UNION FEDERALE DES CONSOMMATEURS QUE CHOISIR ILE DE FRANCE

Le 22 novembre 2005

CONSULTATION SUR LE NOUVEAU PARCOURS DE SOINS
(réalisée dans le cadre de la participation à un colloque de la FMP, fédération de la mutualité francilienne)

L'Union Fédérale des Consommateurs Que Choisir Ile de France a interrogé par internet en octobre des adhérents sur le nouveau parcours de soins. C'est essentiellement sur la Seine et Marne et la région de Mantes que cette consultation a pu être organisée.

152 ont répondu. Cette consultation était ouverte pour recueillir les divers arguments ou témoignages.

82% ont indiqué avoir choisi un médecin traitant et renvoyé le formulaire.
Les autres se partagent entre leur refus de cette démarche, le refus du médecin ou parce qu'ils n'ont pas eu encore l'occasion de la faire.

Ceux qui ont une vie " mobile " (déménagements fréquents, études, déplacements professionnels fréquents ) ont eu des difficultés pour faire ce choix et s'inquiètent de leur futur taux de remboursement des soins.

Les autres difficultés évoquées pour faire le choix et qui sont liées au système de soin reviennent dans les critiques du nouveau parcours.

Dans cette consultation 55 % des consommateurs ont manifesté une opinion défavorable au niveau parcours, 13 % y sont favorables et 32 % ont émis des réponses qui n'ont pas pu être classées dans les " pour " ou " contre ".

Pour ceux qui se prononcent " pour ", l'argument qui domine est le meilleur suivi, puis viennent ensuite la lutte contre les abus, et les économies pour la " sécu " ( 3ème position).

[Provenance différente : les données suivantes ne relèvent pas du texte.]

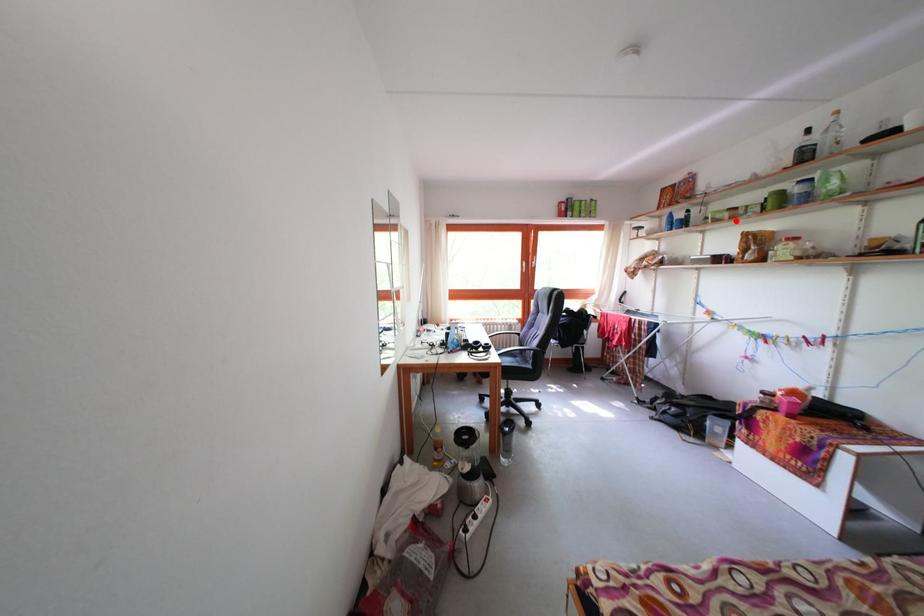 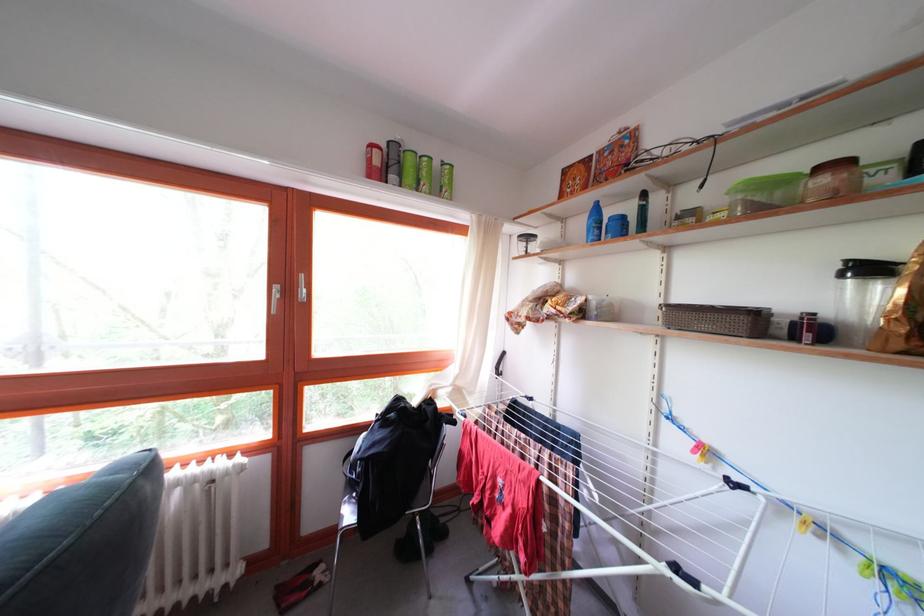 The point at the highlighted location is marked in the first image. Where is the corresponding point in the second image?

(832, 187) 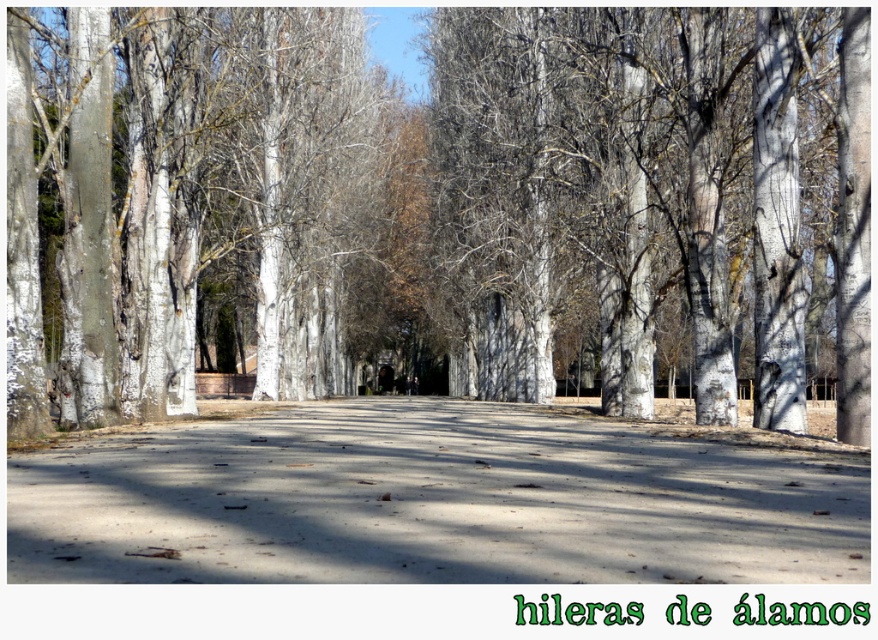 You are standing on the pathway and see the smooth white tree at center and the white smooth tree at left. Which tree is positioned more to the east if the pathway runs from west to east?

The white smooth tree at left is positioned more to the east than the smooth white tree at center because the pathway runs west to east, so the tree on the left would be further east.

You are walking along the pathway and want to take a photo of both the smooth white tree at center and the white smooth tree at left. Which tree should you stand closer to in order to capture both in a single frame?

You should stand closer to the white smooth tree at left because it is smaller in size than the smooth white tree at center, allowing both to fit within the camera frame when positioned appropriately.

You are a hiker carrying a 2.5 meter long wooden pole horizontally. You come across the smooth white tree at center and the smooth concrete path at center. Can you pass the pole through the space between the tree and the path without tilting it?

The smooth white tree at center is wider than the smooth concrete path at center. Since the tree is wider, the space between them is narrower than the path itself. The pole is 2.5 meters long, but the question is about width. Wait, maybe I need to clarify. The question is about passing a horizontal pole through the space between the tree and the path. Hmm, perhaps the path is narrower than the tree? Wait, the description says the tree is wider than the path. So the path is narrower. If the path is narrower, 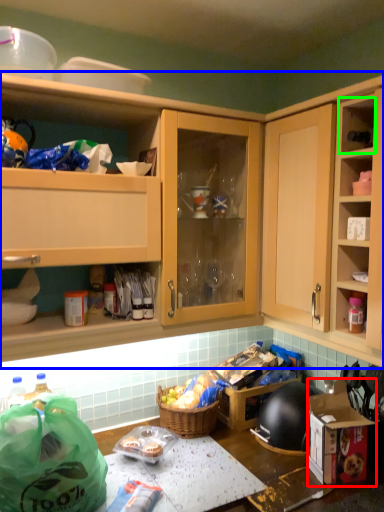 Question: Which is nearer to the cardboard box (highlighted by a red box)? cabinetry (highlighted by a blue box) or cabinet (highlighted by a green box).

Choices:
 (A) cabinetry
 (B) cabinet

Answer: (B) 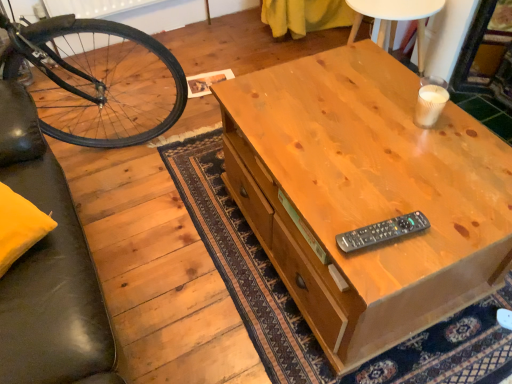 Question: Is white paper cup at upper right located outside black plastic remote at center?

Choices:
 (A) no
 (B) yes

Answer: (B)

Question: Can you see white paper cup at upper right touching black plastic remote at center?

Choices:
 (A) no
 (B) yes

Answer: (A)

Question: Considering the relative positions of white paper cup at upper right and black plastic remote at center in the image provided, is white paper cup at upper right to the left of black plastic remote at center from the viewer's perspective?

Choices:
 (A) yes
 (B) no

Answer: (B)

Question: From a real-world perspective, is white paper cup at upper right beneath black plastic remote at center?

Choices:
 (A) yes
 (B) no

Answer: (B)

Question: From the image's perspective, is white paper cup at upper right under black plastic remote at center?

Choices:
 (A) yes
 (B) no

Answer: (B)

Question: Could black plastic remote at center be considered to be inside white paper cup at upper right?

Choices:
 (A) yes
 (B) no

Answer: (B)

Question: Can you confirm if light brown wood desk at center is bigger than black plastic remote at center?

Choices:
 (A) no
 (B) yes

Answer: (B)

Question: Is black plastic remote at center inside light brown wood desk at center?

Choices:
 (A) yes
 (B) no

Answer: (B)

Question: Is light brown wood desk at center not close to black plastic remote at center?

Choices:
 (A) no
 (B) yes

Answer: (A)

Question: Is light brown wood desk at center at the right side of black plastic remote at center?

Choices:
 (A) no
 (B) yes

Answer: (B)

Question: From a real-world perspective, is light brown wood desk at center positioned under black plastic remote at center based on gravity?

Choices:
 (A) no
 (B) yes

Answer: (B)

Question: Is light brown wood desk at center to the left of black plastic remote at center from the viewer's perspective?

Choices:
 (A) yes
 (B) no

Answer: (B)

Question: Can you confirm if light brown wood desk at center is shorter than white paper cup at upper right?

Choices:
 (A) yes
 (B) no

Answer: (B) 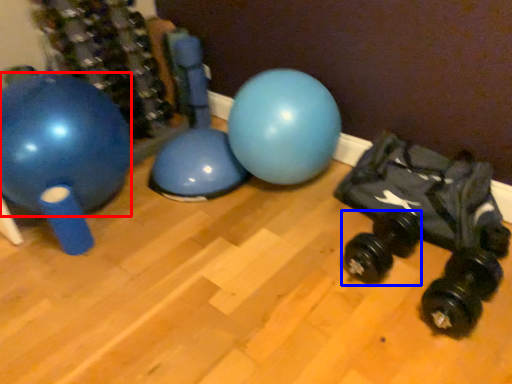 Question: Which point is further to the camera, ball (highlighted by a red box) or dumbbell (highlighted by a blue box)?

Choices:
 (A) ball
 (B) dumbbell

Answer: (B) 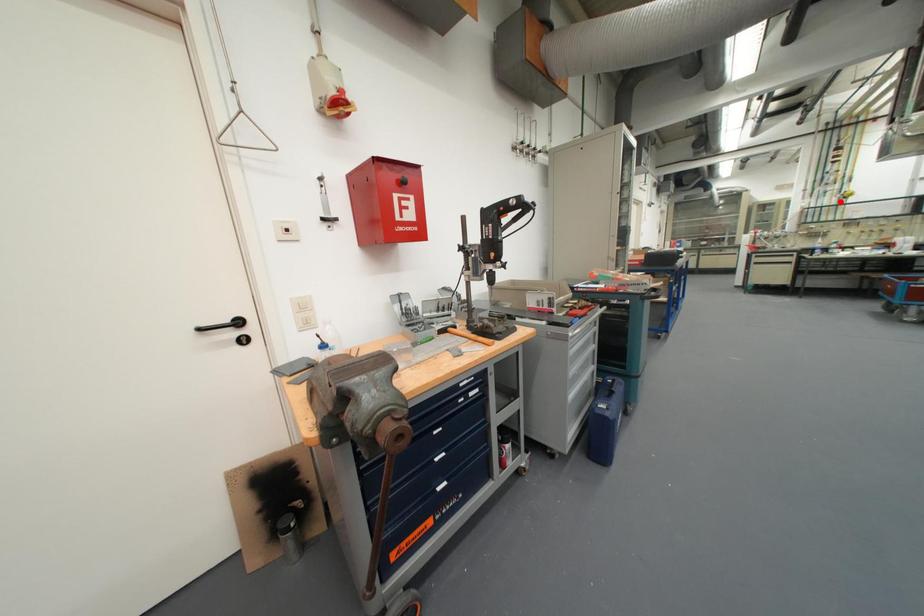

Pour les autres l'argument des économies pour la " sécu " est le plus contesté.(26% de l'ensemble des réponses), soit 9 fois plus que ceux qui croient aux économies.
Ce risque de consultation inutile du généraliste est évoqué directement ou indirectement dans de nombreuses réponses, mais au delà du caractère " inutile " (13 % de l'ensemble des réponses) ce surplus de " passages " chez le généraliste est perçu :
- comme une source de dépenses supplémentaires (26 %)
- comme une perte de temps et donc une perte de chance pour des pathologies " sérieuses " ou " graves " (7%), à noter que d'autres (7%) évoquent le risque d'erreur de diagnostic ou le manque de confiance dans le généraliste.
- comme un risque de développement du " copinage " généraliste/spécialiste (3%) et une atteinte à la liberté de choix du spécialiste (3%).
- comme un risque d'engorgement du système (11%), plusieurs consommateurs s'inquiètent des difficultés actuelles pour avoir un rendez-vous ou une visite du généraliste.

D'autres évoquent les difficultés actuelles d'accès aux spécialistes (difficultés pour avoir un RDV) et ne comprennent pas bien l'intérêt de complications supplémentaires.
" c'est le parcours du combattant ", " ce système est bien pour ceux qui ne sont jamais malades ".

Plusieurs sondés déplorent l'instauration d'une médecine à 2 vitesses (7%) ou indiquent que ces complications vont pénaliser financièrement ceux qui n'ont pas bien compris le système (3%).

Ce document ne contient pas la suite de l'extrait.